Not a big fan of 19s but dang, that looks just about right, nice work.


----------



## money_man (Feb 25, 2014)

They are beautiful


----------



## danielp23 (May 14, 2013)

Looks great!


----------



## Aussie (Sep 16, 2012)

12silverLT said:


> that looks awesome. what is taht grill?


This is the standard SRI-V grille.

View attachment 65937


----------



## brian v (Dec 25, 2011)

Sup Aussie . So like do the Aussie's black out the lion on they're cruzens or do you guys prefer replacing the whole front Grille with an aftermarket Grille ?


----------



## Aussie (Sep 16, 2012)

I have not personally seen a single Cruze with an altered grill and very few with any modifications. Why would you bother with a Cruze when there are plenty of good condition second hand V8 RWD cars around with manual transmissions that can be made to really fly without spending much?

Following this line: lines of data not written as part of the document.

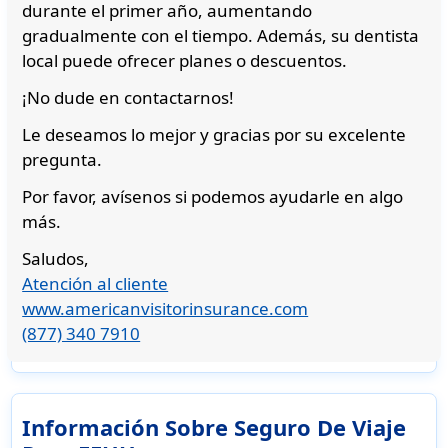
durante el primer año, aumentando
gradualmente con el tiempo. Además, su dentista
local puede ofrecer planes o descuentos.
¡No dude en contactarnos!
Le deseamos lo mejor y gracias por su excelente
pregunta.
Por favor, avísenos si podemos ayudarle en algo
más.
Saludos,
Atención al cliente
www.americanvisitorinsurance.com
(877) 340 7910
Información Sobre Seguro De Viaje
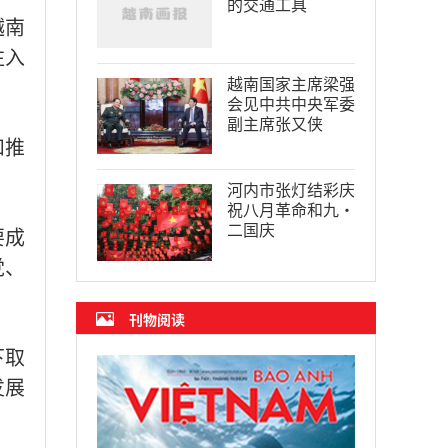
的交通工具
越南
注入
越南国家主席梁强
会见中共中央军委
副主席张又侠
和推
河内市张灯结彩庆
祝八月革命和九·
二国庆
要成
党、
刊物阅读
下取
发展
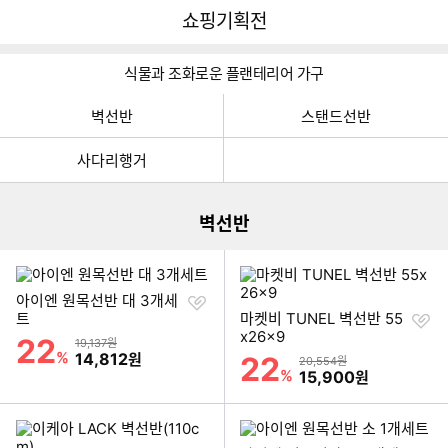
뒤
다
다나와
쇼핑기획전
로
나
가
와
기
메
식물과 조화로운 플랜테리어 가구
인
벽선반
스탠드선반
이미지형 상품 목록
사다리행거
더보기
벽선반
찜
아이엔 원목선반 대 3개세
하
찜
트
마켓비 TUNEL 벽선반 55
기
하
x26x9
22
할인률
상품금액
19,137원
기
%
할인금액
14,812
원
22
할인률
상품금액
20,554원
%
할인금액
15,900
원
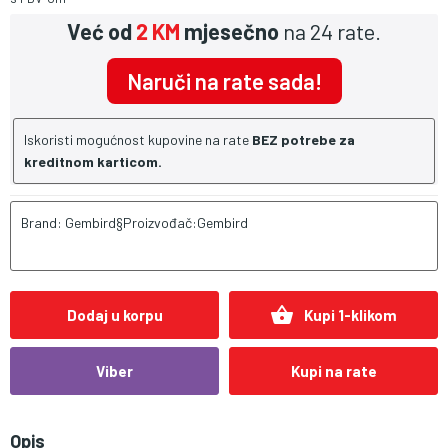
Već od
2 KM
mjesečno
na 24 rate.
Naruči na rate sada!
Iskoristi mogućnost kupovine na rate
BEZ potrebe za
kreditnom karticom.
Brand: Gembird§Proizvođač:Gembird
shopping_basket
Dodaj u korpu
Kupi 1-klikom
Viber
Kupi na rate
Opis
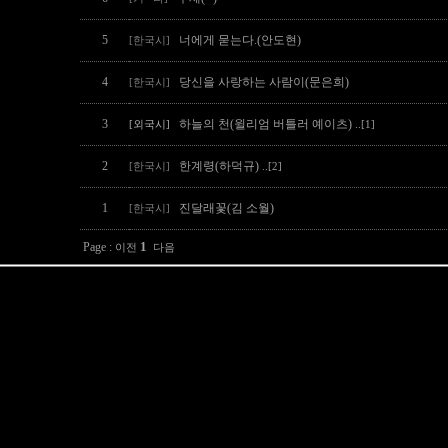
5
너에게 묻는다.(안도현)
[한국시]
4
당신을 사랑하는 사람이(문은희)
[한국시]
3
하늘의 천(윌리엄 버틀러 예이츠)
[외국시]
..[1]
2
한계령(하덕규)
[한국시]
..[2]
1
진달래꽃(김 소월)
[한국시]
1
Page :
이전
다음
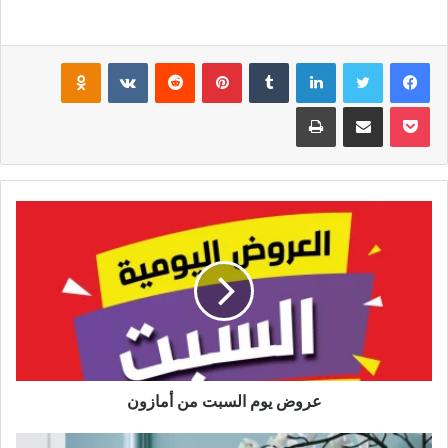
فيسبوك
تويتر
لينكدإن
بينتيريست
noklassniki
بوكيت
مشاركة عبر البريد
طباعة
عروض يوم السبت من أمازون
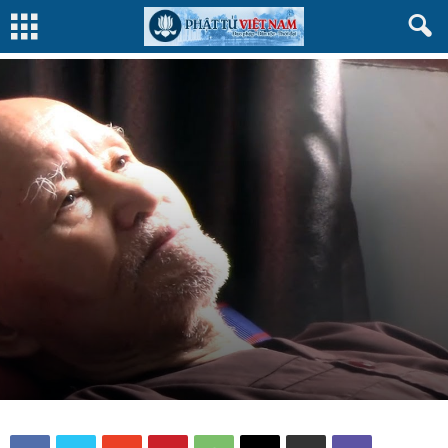
PGVN
NHÂN VẬT
Bởi
Trần Trọng Hoàng
-
23 Tháng Hai, 2020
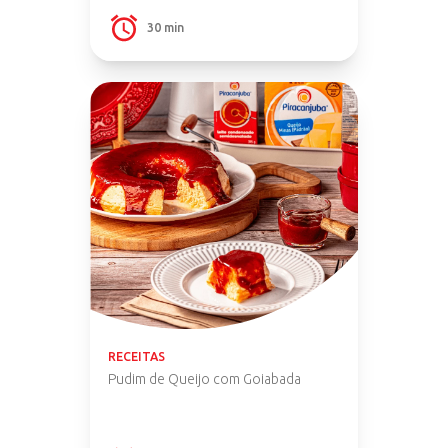
30 min
RECEITAS
Pudim de Queijo com Goiabada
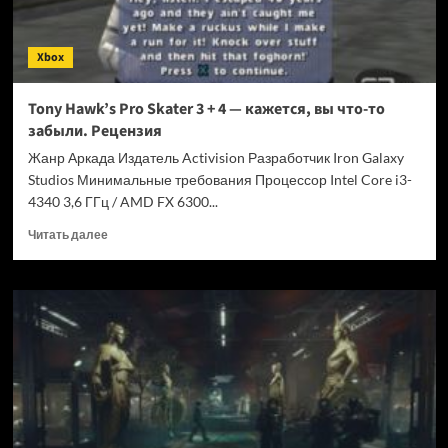
Xbox
Tony Hawk’s Pro Skater 3 + 4 — кажется, вы что-то
забыли. Рецензия
Жанр Аркада Издатель Activision Разработчик Iron Galaxy
Studios Минимальные требования Процессор Intel Core i3-
4340 3,6 ГГц / AMD FX 6300...
Прочитать
Читать далее
больше
о
Tony
Hawk’s
Pro
Skater
3
+
4
—
кажется,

For instance my sons 304 RW HP 1999 Commodore 6 speed LS1 wagon on a dyno.

http://www.youtube.com/watch?v=FUGhu_Nmetg


----------



## money_man (Feb 25, 2014)

you aussies have those badass ford falcons that make like 400+ hp stock don't you?


----------



## Aussie (Sep 16, 2012)

money_man said:


> you aussies have those badass ford falcons that make like 400+ hp stock don't you?


You mean cars like this?

HSV V falcon supercharged - Bing Videos


----------



## brian v (Dec 25, 2011)

Aussie said:


> I have not personally seen a single Cruze with an altered grill and very few with any modifications. Why would you bother with a Cruze when there are plenty of good condition second hand V8 RWD cars around with manual transmissions that can be made to really fly without spending much?
> 
> For instance my sons 304 RW HP 1999 Commodore 6 speed LS1 wagon on a dyno.
> 
> 99 VTII wagon dyno run, 14 years old, 220,000km, only a cat back exhaust and mild tune, 226.9rwkw - YouTube



Well then you will have to drive to the Gold Coast to see this guys modified grille see 1. 
Or not ...


----------



## Aussie (Sep 16, 2012)

I actually will be driving up that way as my daughter is graduating from a Queensland University in August, but after a 10 hour drive I doubt I will really care about anything but a shower. Aussie.


----------



## Cruze SRIV (Oct 26, 2013)

Yes it is Holden Cruze 2013 SRIV thats top of the range here in Australia


----------



## Cruze SRIV (Oct 26, 2013)

they are 19x8 DTM GTR wheels with 245/40x19 Nitto Invo tyres


----------



## Blue Angel (Feb 18, 2011)

Cruze SRIV said:


> they are 19x8 DTM GTR wheels with 245/40x19 Nitto Invo tyres


Looks great! What offset are the wheels?


----------



## Cruze SRIV (Oct 26, 2013)

its a walkinshaw grill


----------



## RoadRage (May 19, 2012)

Actually its an irmscher grill sold through walkinshaw performance

Sent from AutoGuide.com Free App


----------